Un aspetto e un business che interessa anche l'Italia, dove la società Enterprise Shipping Agency ha messo a punto un metodo formativo antipirateria elaborato dal Contrammiraglio Giovanni Galatolo , esperto di sicurezza marittima e già comandante della Centrale operativa nazionale della Guardia Costiera, ideato per integrare gli interventi strutturali di protezione delle navi dagli abbordaggi (difese passive e cittadelle blindate) alle eventuali difese armate dei nuclei militari o di guardie private.
L'iniziativa, che ha ottenuto l'apprezzamento dei sindacati di categoria, si basa sul dato di fatto che la maggior parte degli abbordaggi dei pirati somali sono falliti grazie alla risposta di equipaggi addestrati sia sul piano delle manovre evasive da effettuare, sia delle contromisure di difesa passiva adottata. Sui mercantili in navigazione in acque infestate dalla pirateria sono imbarcabili diversi tipi di protezioni "non letali": dai reticolati sulle murate per ostacolare l'abbordaggio a potenti idranti per impedire ai barchini di avvicinarsi fino a sofisticati cannoni acustici che emettono suoni insopportabili a chi non dispone di cuffie protettive.
Galatolo ritiene che la preparazione degli equipaggi ad affrontare questa minaccia si integri con le altre misure adottate dalla comunità internazionale quali le scorte e i pattugliamenti affidati alle navi da guerra e l'imbarco di nuclei armati militari o civili. L'obiettivo dei corsi di formazione (della durata di 30/35 ore più i test di verifica) è preparare gli equipaggi al fine di proteggere nave e personale ad evitare abbordaggi e sequestri: il corso base è aperto a tutti i membri degli equipaggi, uno avanzato è riservato agli ufficiali e un terzo è specifico per l'impiego a bordo di forze o consulenti per la sicurezza.
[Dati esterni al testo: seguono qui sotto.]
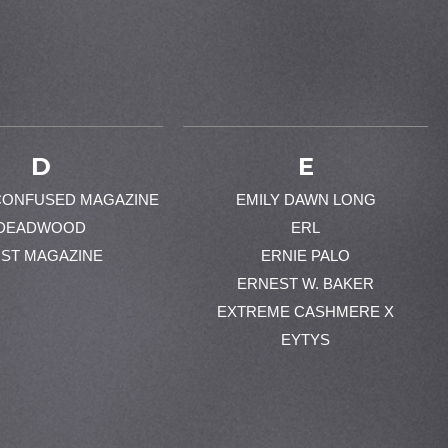
D
E
CONFUSED MAGAZINE
EMILY DAWN LONG
DEADWOOD
ERL
ST MAGAZINE
ERNIE PALO
ERNEST W. BAKER
EXTREME CASHMERE X
EYTYS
La formazione degli equipaggi rappresenta un punto di partenza, certo indispensabile, ma che richiede la periodica attuazione di esercitazioni e simulazioni e l'adozione di equipaggiamenti per prevenire e fronteggiare un attacco pirata, inclusi giubbotti antiproiettile e visori notturni.
Una "militarizzazione" o quasi degli equipaggi mercantili che comporta ulteriori costi per gli armatori italiani che negli ultimi tempi hanno in parte scelto di immatricolare le navi a Malta per poter imbarcare liberamente guardie private armate. Una pratica non ancora consentita in Italia dove i team di protezione della Marina hanno protetto dall'ottobre scorso a inizio giugno 77 mercantili a fronte di 107 richieste da parte delle società armatrici. Del resto le iniziative militari internazionali messe in campo sono finora miseramente fallite anche a causa di regole d'ingaggio troppo limitate che impediscono di "muovere guerra" davvero ai pirati. Nel marzo scorso l'Unione europea aveva mobilitato la sua flotta nell'Oceano Indiano annunciando attacchi contro i barchini e le basi logistiche dei pirati.
Come era facilmente prevedibile, dopo il primo raid nell'area di Haradhere i pirati hanno annunciato che in caso di altri attacchi avrebbero ucciso i marinai prigionieri bloccando di fatto ogni altra iniziativa militare. In questo contesto la protezione diretta dei mercantili ed equipaggi addestrati a gestire questa minaccia restano la migliore garanzia a difesa della nave, dei marittimi e del carico.